- _RECORDS FOR THIS TASK_
· · · ·

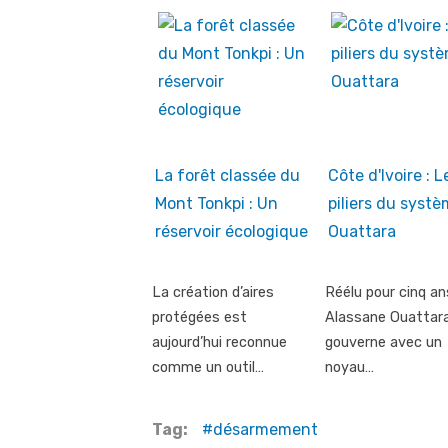
La forêt classée du
Côte d'Ivoire : L
Mont Tonkpi : Un
piliers du syst
réservoir écologique
Ouattara
La création d’aires
Réélu pour cinq an
protégées est
Alassane Ouattar
aujourd’hui reconnue
gouverne avec un
comme un outil…
noyau…
Tag:
désarmement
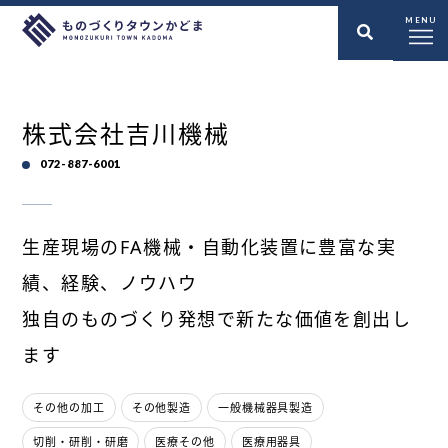
MENU
株式会社吉川機械
072-887-6001
生産現場のFA機械・自動化装置に豊富な実
績、経験、ノウハウ
独自のものづくり発想で新たな価値を創出し
ます
その他の加工
その他製造
一般機械器具製造
切削・研削・研磨
医療その他
医療用器具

· · · ·

- _WHAT YOU ARE ASKED TO DO_
The copy you give must repeat each record character for character, but it must not include the pictures.

- _EXERCISE RESPONSE_
La forêt classée du
Côte d'Ivoire : L
Mont Tonkpi : Un
piliers du syst
réservoir écologique
Ouattara
La création d’aires
Réélu pour cinq an
protégées est
Alassane Ouattar
aujourd’hui reconnue
gouverne avec un
comme un outil…
noyau…
Tag:
désarmement
MENU
株式会社吉川機械
072-887-6001
生産現場のFA機械・自動化装置に豊富な実
績、経験、ノウハウ
独自のものづくり発想で新たな価値を創出し
ます
その他の加工
その他製造
一般機械器具製造
切削・研削・研磨
医療その他
医療用器具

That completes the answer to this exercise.